Dans une interview exclusive, l’ancien Chef de l’État nigérien, Mahamadou Issoufou, qui préside le Panel de haut niveau sur la sécurité et le développement au Sahel, revient sur les graves enjeux auxquels fait face cette région. Dans ce rapport présenté le 21 octobre dernier au Secrétaire général des Nations Unies, Antonio Guterres, l’ex-Président du Niger expose les racines de la crise sahélienne, les responsabilités partagées des États et des acteurs internationaux, et esquisse une vision ambitieuse pour un « Sahel 2.0 » d’ici 2063. Mahamadou Issoufou se penche aussi sur la gouvernance démocratique et la sécurité collective, tout en répondant aux accusations le concernant dans le contexte politique du Niger.

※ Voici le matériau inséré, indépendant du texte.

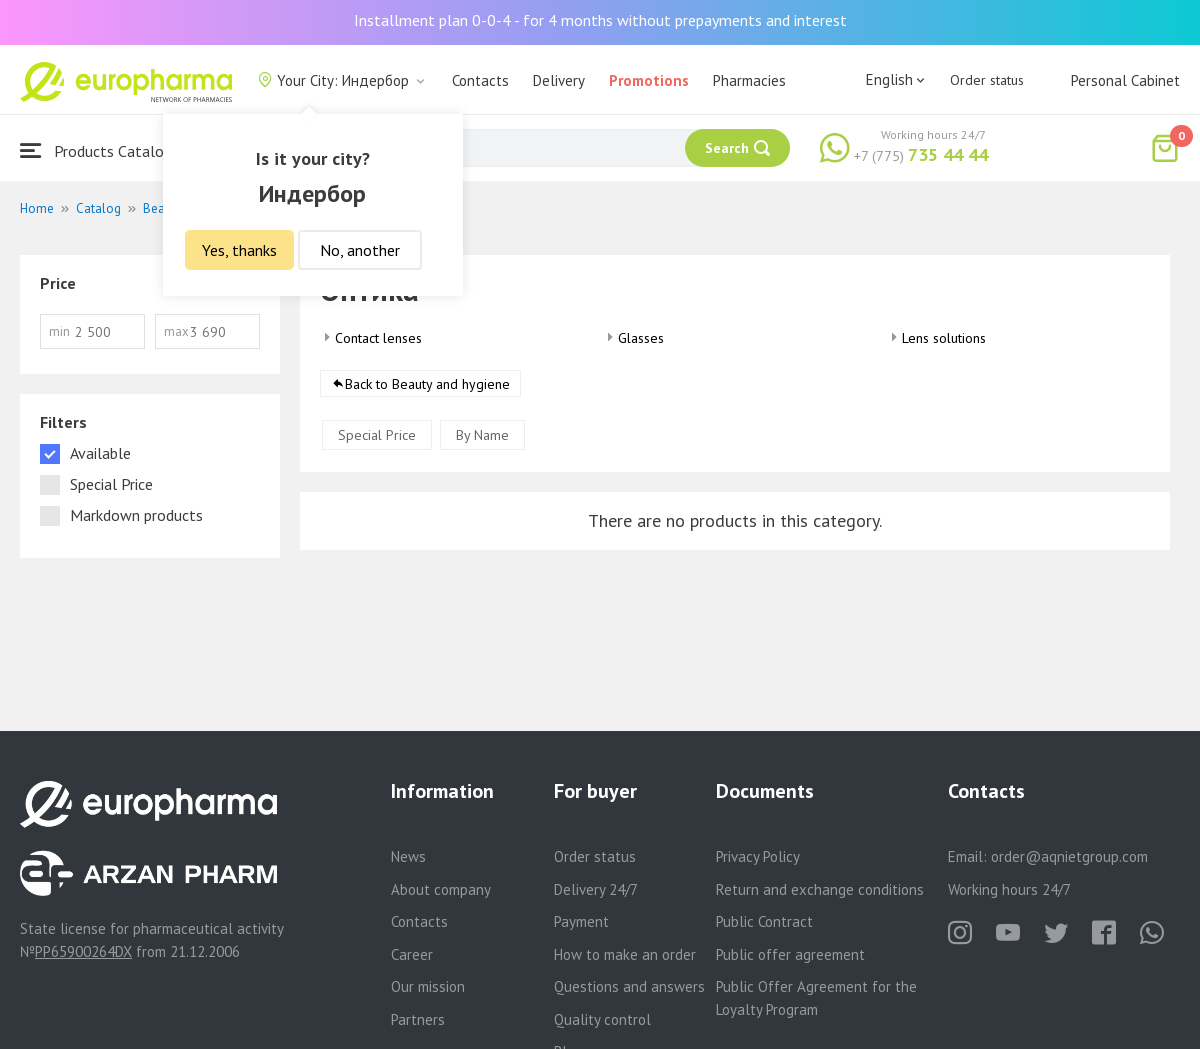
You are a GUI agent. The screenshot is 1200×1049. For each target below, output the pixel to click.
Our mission (428, 986)
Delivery (559, 80)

Mahamadou Issoufou, ancien Président de la République du Niger

 

▪Propos recueillis par Simon Pierre Etoundi

Dans le récent rapport du Panel de haut niveau sur la sécurité et le développement au Sahel que vous présidez, vous soulignez que « le Sahel va mal et le statu quo est insoutenable ». Pourriez-vous nous expliquer les principaux facteurs qui ont contribué à cette crise et en quoi le statu quo représente un risque majeur pour l’avenir de la région ?

 

Le Sahel géopolitique traverse de multiples défis. Ces défis sont interconnectés : gouvernance, sécurité (notamment la lutte contre le terrorisme), développement (notamment pauvreté et inégalités), mobilisation des ressources. Ces défis sont amplifiés par le changement climatique et la pression démographique. Le Panel estime que les causes profondes de la situation sont l’échange inégal (les pays pauvres ont perdu 2 200 milliards en 2017 du fait de l’échange inégal) et une architecture financière internationale inéquitable (la dette devenant une source de pauvreté et non un instrument de développement à cause des taux d’intérêt élevés pour les pays pauvres). Le maintien du statu quo permettra aux groupes terroristes de s’étendre, menaçant la sécurité régionale, continentale et internationale, avec la possibilité pour les terroristes de capturer des ressources stratégiques, ce qui entraînera des risques de rétraction des États dans les centres urbains, le déplacement massif des populations des zones rurales insécurisées vers les villes, une aggravation de la pauvreté et des inégalités, et même la disparition des États sous leur forme actuelle.

 

Selon votre analyse, la situation actuelle résulte d’une responsabilité partagée entre les Etats du Sahel, les communautés économiques régionales (CER), l’Union Africaine (UA), l’organisation des Nations Unies (ONU) et certains partenaires internationaux. Quels engagements ou changements attendez-vous de chacun de ces acteurs pour améliorer durablement la situation dans la région ?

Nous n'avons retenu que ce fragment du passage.